Hello I am very new to arduino but I have a project I need help with, I'm very willing to pay.
I have an electric skateboard I have made, using outrunner motors. The motor has 3 hall sensors for sync and rom detection.
What I want to do it have a cruse control system that kicks in after I finish pushing my skate board.
I want my arduino uno or femtoduino (when finished) to record the signal from the hall sensor when I put my foot back on the board/pressure sensor and convert it to a pwm signal for my speed controller to keep the board/motors rotating at the same speed and when I remove my foot from the board/pressure sensor the pwm signal to my ESC stops for faster kicking or foot braking.
Can some one please help with this project I have no idea about writing code.
Please redirect me to other links if this has been done before
Then, this really isn't the project for you. Put some flashy LEDs on your skateboard, or something, but do not trust your life to code that you have written.

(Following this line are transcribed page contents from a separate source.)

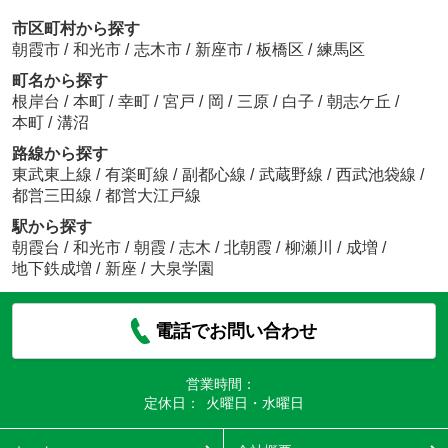
市区町村から探す
朝霞市
/
和光市
/
志木市
/
新座市
/
板橋区
/
練馬区
町名から探す
根岸台
/
本町
/
幸町
/
宮戸
/
岡
/
三原
/
白子
/
朝志ケ丘
/
本町
/
溝沼
路線から探す
東武東上線
/
有楽町線
/
副都心線
/
武蔵野線
/
西武池袋線
/
都営三田線
/
都営大江戸線
駅から探す
朝霞台
/
和光市
/
朝霞
/
志木
/
北朝霞
/
柳瀬川
/
成増
/
地下鉄成増
/
新座
/
大泉学園
電話でお問い合わせ
営業時間：
定休日：
火曜日・水曜日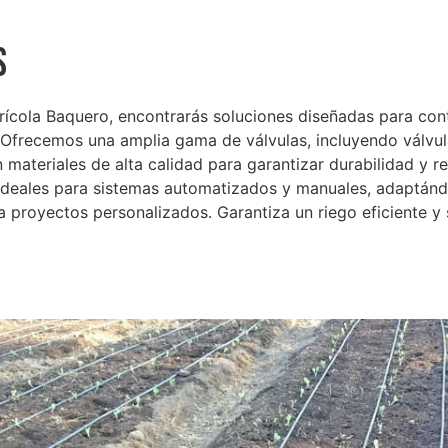
s
rícola Baquero, encontrarás soluciones diseñadas para contr
. Ofrecemos una amplia gama de válvulas, incluyendo válvu
 materiales de alta calidad para garantizar durabilidad y r
 ideales para sistemas automatizados y manuales, adaptánd
ta proyectos personalizados. Garantiza un riego eficiente 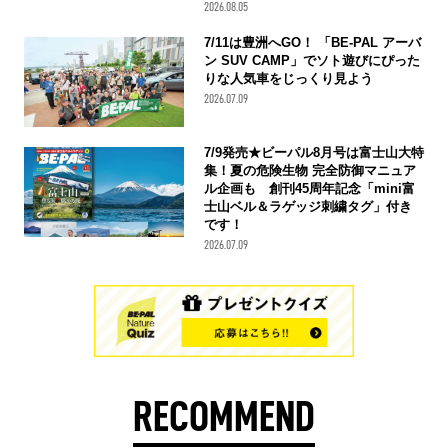
2026.08.05
7/11は豊洲へGO！ 「BE-PAL アーバ
ン SUV CAMP」でソト遊びにぴった
りな人気車をじっくり見よう
2026.07.09
7/9発売★ビーパル8月号は富士山大特
集！夏の危険生物 完全防御マニュア
ル企画も 創刊45周年記念「mini富
士山ベル＆ラゲッジ刺繍タグ」付き
です！
2026.07.09
RECOMMEND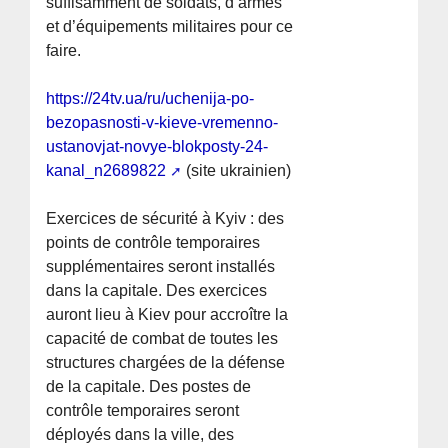
suffisamment de soldats, d’armes
et d’équipements militaires pour ce
faire.
https://24tv.ua/ru/uchenija-po-
bezopasnosti-v-kieve-vremenno-
ustanovjat-novye-blokposty-24-
kanal_n2689822
(site ukrainien)
Exercices de sécurité à Kyiv : des
points de contrôle temporaires
supplémentaires seront installés
dans la capitale. Des exercices
auront lieu à Kiev pour accroître la
capacité de combat de toutes les
structures chargées de la défense
de la capitale. Des postes de
contrôle temporaires seront
déployés dans la ville, des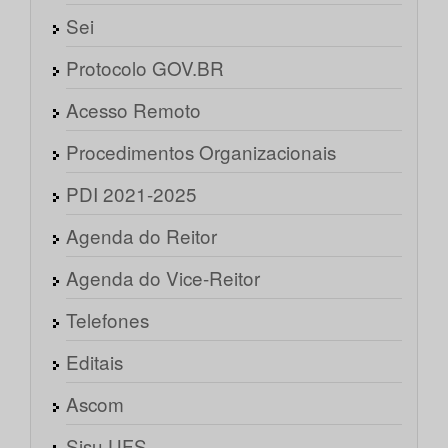
Sei
Protocolo GOV.BR
Acesso Remoto
Procedimentos Organizacionais
PDI 2021-2025
Agenda do Reitor
Agenda do Vice-Reitor
Telefones
Editais
Ascom
Sisu UFS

Then, this really isn't the project for you. Put some flashy LEDs on your skateboard, or something, but do not trust your life to code that you have written.
Thanks for that but I did offer to pay some one who's code I could trust. I trust code more then my finger that made me come off my board 3 months ago and got me knee surgery.
I did see that, but it's more than the code. Whoever you hire needs all of your hardware, too. Proper positioning of the hall effect sensor and the magnets that it senses is critical. Proper connection to the Arduino is essential. Proper protection of the solder joints and all wiring is essential. The type, size, and location of the "go" switch is important, as is proper connections and wiring protection.
I, for one, am not willing to write code for hardware if I can't control all of those factors.
PaulS:
I did see that, but it's more than the code. Whoever you hire needs all of your hardware, too. Proper positioning of the hall effect sensor and the magnets that it senses is critical. Proper connection to the Arduino is essential. Proper protection of the solder joints and all wiring is essential. The type, size, and location of the "go" switch is important, as is proper connections and wiring protection.
I, for one, am not willing to write code for hardware if I can't control all of those factors.
Mate I'm sorry to say but you don't have to help!
I have every thing to help some one help me. hardware, product samples, as many motors as they need to check the hall positioning Even running boards. Yes also the skill's needed. The only thing I don't know how to do is write code.